How to set up on-chain governance

In this guide we will learn how OpenZeppelin’s Govenor contract works, how to set it up, and how to use it to create proposals, vote for them, and execute them, using tools provided by Ethers.js and Tally.

Find detailed contract documentation at Governance API.

Introduction

Decentralized protocols are in constant evolution from the moment they are publicly released. Often, the initial team retains control of this evolution in the first stages, but eventually delegates it to a community of stakeholders. The process by which this community makes decisions is called on-chain governance, and it has become a central component of decentralized protocols, fueling varied decisions such as parameter tweaking, smart contract upgrades, integrations with other protocols, treasury management, grants, etc.

This governance protocol is generally implemented in a special-purpose contract called “Governor”. The GovernorAlpha and GovernorBravo contracts designed by Compound have been very successful and popular so far, with the downside that projects with different requirements have had to fork the code to customize it for their needs, which can pose a high risk of introducing security issues. For OpenZeppelin Contracts, we set out to build a modular system of Governor contracts so that forking is not needed, and different requirements can be accommodated by writing small modules using Solidity inheritance. You will find the most common requirements out of the box in OpenZeppelin Contracts, but writing additional ones is simple, and we will be adding new features as requested by the community in future releases. Additionally, the design of OpenZeppelin Governor requires minimal use of storage and results in more gas efficient operation.

Compatibility

OpenZeppelin’s Governor system was designed with a concern for compatibility with existing systems that were based on Compound’s GovernorAlpha and GovernorBravo. Because of this, you will find that many modules are presented in two variants, one of which is built for compatibility with those systems.
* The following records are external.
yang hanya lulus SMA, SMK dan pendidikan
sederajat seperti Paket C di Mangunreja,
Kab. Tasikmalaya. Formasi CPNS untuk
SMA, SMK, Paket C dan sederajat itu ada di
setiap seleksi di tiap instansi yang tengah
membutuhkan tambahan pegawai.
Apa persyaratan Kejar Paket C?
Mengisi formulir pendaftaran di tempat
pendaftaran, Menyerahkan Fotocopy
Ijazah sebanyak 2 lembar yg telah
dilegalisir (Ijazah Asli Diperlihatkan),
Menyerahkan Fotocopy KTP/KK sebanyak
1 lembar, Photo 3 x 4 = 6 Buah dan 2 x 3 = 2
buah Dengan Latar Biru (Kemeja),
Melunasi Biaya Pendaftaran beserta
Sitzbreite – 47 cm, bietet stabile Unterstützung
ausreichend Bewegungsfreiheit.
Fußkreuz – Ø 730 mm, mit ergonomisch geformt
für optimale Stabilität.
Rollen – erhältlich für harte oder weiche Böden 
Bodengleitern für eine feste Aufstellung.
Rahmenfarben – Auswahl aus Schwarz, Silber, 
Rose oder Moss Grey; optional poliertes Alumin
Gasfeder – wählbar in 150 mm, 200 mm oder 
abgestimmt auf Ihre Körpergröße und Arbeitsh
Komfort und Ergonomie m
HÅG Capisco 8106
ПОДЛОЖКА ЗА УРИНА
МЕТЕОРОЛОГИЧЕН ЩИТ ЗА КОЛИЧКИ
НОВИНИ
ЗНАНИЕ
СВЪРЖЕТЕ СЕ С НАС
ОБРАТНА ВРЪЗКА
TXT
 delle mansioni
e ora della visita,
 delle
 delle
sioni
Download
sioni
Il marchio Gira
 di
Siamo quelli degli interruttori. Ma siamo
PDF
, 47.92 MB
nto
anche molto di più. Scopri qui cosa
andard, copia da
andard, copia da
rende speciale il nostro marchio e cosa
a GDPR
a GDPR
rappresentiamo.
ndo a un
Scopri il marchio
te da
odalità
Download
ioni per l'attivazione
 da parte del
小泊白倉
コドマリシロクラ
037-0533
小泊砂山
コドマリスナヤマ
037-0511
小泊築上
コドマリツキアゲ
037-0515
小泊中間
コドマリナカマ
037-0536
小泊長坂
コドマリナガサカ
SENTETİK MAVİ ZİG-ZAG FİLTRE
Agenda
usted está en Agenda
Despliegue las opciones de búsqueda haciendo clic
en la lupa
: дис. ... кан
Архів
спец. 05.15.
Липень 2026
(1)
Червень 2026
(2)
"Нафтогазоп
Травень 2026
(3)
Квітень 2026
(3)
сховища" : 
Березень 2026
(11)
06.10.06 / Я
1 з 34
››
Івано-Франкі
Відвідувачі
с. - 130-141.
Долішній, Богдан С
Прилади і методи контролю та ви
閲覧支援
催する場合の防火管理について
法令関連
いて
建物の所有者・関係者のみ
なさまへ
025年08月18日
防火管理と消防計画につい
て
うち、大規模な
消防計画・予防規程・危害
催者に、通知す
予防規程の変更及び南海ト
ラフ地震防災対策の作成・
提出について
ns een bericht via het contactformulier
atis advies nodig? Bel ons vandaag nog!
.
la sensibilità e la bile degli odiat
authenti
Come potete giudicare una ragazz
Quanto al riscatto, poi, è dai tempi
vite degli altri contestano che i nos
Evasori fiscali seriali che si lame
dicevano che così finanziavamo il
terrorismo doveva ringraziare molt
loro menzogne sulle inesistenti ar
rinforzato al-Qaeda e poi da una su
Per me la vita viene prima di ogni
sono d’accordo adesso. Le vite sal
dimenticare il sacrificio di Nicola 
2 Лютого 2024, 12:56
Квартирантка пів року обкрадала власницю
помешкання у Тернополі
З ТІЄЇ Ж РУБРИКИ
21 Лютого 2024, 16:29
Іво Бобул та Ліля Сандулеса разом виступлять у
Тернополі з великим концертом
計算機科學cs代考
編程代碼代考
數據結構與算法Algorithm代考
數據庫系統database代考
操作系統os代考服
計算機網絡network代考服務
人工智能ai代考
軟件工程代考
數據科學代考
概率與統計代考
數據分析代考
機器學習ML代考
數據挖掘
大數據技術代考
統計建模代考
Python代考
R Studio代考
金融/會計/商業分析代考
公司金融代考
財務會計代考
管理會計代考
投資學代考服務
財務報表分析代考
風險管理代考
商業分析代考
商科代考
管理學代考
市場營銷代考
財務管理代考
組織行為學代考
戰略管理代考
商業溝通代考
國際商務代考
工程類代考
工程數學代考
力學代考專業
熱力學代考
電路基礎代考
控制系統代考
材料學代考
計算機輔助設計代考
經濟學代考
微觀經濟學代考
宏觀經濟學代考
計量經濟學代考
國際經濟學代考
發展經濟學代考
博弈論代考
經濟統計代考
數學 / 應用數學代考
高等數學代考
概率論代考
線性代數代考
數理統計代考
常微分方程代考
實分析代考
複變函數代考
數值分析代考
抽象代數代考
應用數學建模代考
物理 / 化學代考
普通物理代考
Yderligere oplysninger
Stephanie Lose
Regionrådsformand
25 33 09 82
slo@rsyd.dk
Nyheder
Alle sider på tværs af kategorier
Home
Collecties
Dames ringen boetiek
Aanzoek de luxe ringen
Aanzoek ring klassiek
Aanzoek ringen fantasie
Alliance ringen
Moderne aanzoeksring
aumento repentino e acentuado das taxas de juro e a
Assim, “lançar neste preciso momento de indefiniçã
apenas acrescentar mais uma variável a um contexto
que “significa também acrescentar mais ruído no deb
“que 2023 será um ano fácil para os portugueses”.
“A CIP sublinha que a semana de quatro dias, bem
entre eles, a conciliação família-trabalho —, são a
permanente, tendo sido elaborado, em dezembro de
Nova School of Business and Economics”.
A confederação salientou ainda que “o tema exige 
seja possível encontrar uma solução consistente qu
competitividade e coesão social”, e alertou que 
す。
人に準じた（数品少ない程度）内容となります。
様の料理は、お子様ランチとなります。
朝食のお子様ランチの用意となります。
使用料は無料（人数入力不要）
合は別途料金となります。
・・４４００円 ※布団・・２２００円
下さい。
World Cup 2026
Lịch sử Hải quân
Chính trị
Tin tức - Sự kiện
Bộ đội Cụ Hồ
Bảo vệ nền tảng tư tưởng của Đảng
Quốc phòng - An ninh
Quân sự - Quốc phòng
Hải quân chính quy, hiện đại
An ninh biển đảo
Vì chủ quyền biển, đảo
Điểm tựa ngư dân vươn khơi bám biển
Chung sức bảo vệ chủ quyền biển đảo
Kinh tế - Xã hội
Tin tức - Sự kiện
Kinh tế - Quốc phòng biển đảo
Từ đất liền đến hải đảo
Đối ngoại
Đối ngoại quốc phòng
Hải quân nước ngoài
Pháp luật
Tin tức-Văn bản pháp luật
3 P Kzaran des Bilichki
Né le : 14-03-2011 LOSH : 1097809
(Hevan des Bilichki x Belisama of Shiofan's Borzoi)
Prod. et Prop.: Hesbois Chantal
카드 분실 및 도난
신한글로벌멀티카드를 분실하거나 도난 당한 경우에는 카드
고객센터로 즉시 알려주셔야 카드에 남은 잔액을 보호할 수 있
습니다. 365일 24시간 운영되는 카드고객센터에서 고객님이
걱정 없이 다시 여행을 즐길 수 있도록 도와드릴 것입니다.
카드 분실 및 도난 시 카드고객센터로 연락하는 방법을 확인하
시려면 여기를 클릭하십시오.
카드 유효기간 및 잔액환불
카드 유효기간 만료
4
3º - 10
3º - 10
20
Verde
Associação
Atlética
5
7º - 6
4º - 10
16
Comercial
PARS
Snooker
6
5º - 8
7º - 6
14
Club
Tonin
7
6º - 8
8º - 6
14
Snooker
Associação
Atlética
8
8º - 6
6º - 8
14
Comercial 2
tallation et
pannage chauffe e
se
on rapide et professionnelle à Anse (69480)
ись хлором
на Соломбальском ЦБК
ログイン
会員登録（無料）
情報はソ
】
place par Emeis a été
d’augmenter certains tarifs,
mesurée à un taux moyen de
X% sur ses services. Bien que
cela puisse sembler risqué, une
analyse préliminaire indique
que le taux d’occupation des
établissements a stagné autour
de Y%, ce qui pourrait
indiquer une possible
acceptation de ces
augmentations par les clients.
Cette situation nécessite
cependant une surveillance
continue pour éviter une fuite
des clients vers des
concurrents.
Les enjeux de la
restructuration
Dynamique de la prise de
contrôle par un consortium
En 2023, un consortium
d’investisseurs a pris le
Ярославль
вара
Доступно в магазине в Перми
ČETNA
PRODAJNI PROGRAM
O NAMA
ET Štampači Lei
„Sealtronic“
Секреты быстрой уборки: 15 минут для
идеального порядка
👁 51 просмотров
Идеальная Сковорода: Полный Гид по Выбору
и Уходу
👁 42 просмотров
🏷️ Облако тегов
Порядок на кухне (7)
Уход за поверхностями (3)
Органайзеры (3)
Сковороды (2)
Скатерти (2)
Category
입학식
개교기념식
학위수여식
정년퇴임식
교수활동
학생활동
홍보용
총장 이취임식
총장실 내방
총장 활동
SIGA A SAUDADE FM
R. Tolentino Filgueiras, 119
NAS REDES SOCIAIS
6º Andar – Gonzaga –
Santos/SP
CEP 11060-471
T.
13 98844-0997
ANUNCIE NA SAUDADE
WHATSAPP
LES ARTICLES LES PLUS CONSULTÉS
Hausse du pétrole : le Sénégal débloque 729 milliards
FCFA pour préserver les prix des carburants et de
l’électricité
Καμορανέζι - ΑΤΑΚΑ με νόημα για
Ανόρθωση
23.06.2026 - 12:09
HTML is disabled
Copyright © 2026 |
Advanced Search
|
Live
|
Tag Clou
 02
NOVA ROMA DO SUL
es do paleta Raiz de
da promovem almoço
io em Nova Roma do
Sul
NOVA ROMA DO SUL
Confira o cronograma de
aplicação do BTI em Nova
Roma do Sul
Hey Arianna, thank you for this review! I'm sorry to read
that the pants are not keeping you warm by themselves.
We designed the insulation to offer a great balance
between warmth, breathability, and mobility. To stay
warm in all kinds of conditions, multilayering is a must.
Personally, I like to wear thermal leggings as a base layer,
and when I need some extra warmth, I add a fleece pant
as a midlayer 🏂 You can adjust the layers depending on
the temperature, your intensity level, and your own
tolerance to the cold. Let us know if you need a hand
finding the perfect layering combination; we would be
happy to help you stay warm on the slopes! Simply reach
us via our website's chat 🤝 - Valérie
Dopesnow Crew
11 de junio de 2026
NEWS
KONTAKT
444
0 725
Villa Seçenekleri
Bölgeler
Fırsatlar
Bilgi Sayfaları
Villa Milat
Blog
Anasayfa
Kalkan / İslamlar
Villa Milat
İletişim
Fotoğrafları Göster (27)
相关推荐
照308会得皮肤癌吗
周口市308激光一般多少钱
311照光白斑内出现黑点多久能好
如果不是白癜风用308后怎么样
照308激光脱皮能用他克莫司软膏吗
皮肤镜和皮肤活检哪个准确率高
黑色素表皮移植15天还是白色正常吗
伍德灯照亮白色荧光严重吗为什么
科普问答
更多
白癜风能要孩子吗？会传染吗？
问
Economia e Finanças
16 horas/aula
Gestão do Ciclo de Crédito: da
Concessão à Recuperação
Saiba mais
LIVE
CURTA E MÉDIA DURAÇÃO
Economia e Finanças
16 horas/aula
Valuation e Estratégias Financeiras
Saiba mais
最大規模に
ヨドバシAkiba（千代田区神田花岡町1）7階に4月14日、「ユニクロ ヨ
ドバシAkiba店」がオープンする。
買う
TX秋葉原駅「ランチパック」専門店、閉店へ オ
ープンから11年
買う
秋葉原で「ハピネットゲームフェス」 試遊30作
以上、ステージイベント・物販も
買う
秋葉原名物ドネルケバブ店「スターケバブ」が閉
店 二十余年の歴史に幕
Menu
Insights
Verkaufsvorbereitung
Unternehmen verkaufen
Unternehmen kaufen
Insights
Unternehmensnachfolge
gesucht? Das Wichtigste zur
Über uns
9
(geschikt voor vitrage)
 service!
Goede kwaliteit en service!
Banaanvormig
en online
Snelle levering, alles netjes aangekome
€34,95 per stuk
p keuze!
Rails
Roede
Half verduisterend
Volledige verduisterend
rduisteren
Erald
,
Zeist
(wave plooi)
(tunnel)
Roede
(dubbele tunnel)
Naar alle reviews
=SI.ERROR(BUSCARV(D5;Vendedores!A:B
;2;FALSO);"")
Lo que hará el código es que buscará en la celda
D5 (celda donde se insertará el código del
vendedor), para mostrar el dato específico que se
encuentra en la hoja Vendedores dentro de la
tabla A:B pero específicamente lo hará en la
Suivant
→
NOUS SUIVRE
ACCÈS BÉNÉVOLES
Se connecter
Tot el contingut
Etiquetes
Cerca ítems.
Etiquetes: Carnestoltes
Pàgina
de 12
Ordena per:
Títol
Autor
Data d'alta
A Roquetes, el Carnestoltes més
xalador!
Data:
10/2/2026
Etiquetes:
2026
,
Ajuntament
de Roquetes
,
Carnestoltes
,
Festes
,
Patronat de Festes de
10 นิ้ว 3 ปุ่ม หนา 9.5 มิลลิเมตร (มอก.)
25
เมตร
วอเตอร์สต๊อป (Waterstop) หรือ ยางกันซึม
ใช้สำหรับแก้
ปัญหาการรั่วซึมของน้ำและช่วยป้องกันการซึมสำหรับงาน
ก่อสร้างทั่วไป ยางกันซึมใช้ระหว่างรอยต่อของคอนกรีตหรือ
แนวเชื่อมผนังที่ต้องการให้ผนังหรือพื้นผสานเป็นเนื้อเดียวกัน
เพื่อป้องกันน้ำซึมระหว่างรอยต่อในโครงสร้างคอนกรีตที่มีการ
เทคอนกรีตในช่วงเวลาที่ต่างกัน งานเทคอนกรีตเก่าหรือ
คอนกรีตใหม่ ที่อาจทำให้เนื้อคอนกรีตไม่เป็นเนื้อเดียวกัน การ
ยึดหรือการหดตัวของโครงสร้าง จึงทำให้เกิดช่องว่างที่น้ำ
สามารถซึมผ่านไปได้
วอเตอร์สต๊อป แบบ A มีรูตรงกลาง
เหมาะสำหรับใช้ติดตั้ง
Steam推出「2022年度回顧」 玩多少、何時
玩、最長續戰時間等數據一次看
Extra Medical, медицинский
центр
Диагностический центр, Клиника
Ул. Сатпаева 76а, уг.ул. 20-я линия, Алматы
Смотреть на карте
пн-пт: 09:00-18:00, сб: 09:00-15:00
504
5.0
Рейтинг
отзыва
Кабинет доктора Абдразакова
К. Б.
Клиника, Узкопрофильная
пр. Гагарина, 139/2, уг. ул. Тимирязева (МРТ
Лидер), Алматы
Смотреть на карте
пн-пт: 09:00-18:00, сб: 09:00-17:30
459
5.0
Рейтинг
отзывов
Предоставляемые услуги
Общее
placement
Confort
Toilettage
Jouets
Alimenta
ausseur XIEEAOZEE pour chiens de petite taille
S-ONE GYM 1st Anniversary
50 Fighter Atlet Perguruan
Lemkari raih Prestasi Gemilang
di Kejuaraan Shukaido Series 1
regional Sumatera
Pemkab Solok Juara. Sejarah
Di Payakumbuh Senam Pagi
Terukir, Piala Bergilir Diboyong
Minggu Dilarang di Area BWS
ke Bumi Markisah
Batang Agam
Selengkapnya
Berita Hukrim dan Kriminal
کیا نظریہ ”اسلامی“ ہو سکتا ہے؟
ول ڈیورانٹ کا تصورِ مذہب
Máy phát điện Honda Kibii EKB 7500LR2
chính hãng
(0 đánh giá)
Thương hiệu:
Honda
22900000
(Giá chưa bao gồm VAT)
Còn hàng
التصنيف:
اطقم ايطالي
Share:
ERC20Votes & ERC20VotesComp

The ERC20 extension to keep track of votes and vote delegation is one such case. The shorter one is the more generic version because it can support token supplies greater than 2^96, while the “Comp” variant is limited in that regard, but exactly fits the interface of the COMP token that is used by GovernorAlpha and Bravo. Both contract variants share the same events, so they are fully compatible when looking at events only.

Governor & GovernorCompatibilityBravo

An OpenZeppelin Governor contract is by default not interface-compatible with GovernorAlpha or Bravo, since some of the functions are different or missing, although it shares all of the same events. However, it’s possible to opt in to full compatibility by inheriting from the GovernorCompatibilityBravo module. The contract will be cheaper to deploy and use without this module.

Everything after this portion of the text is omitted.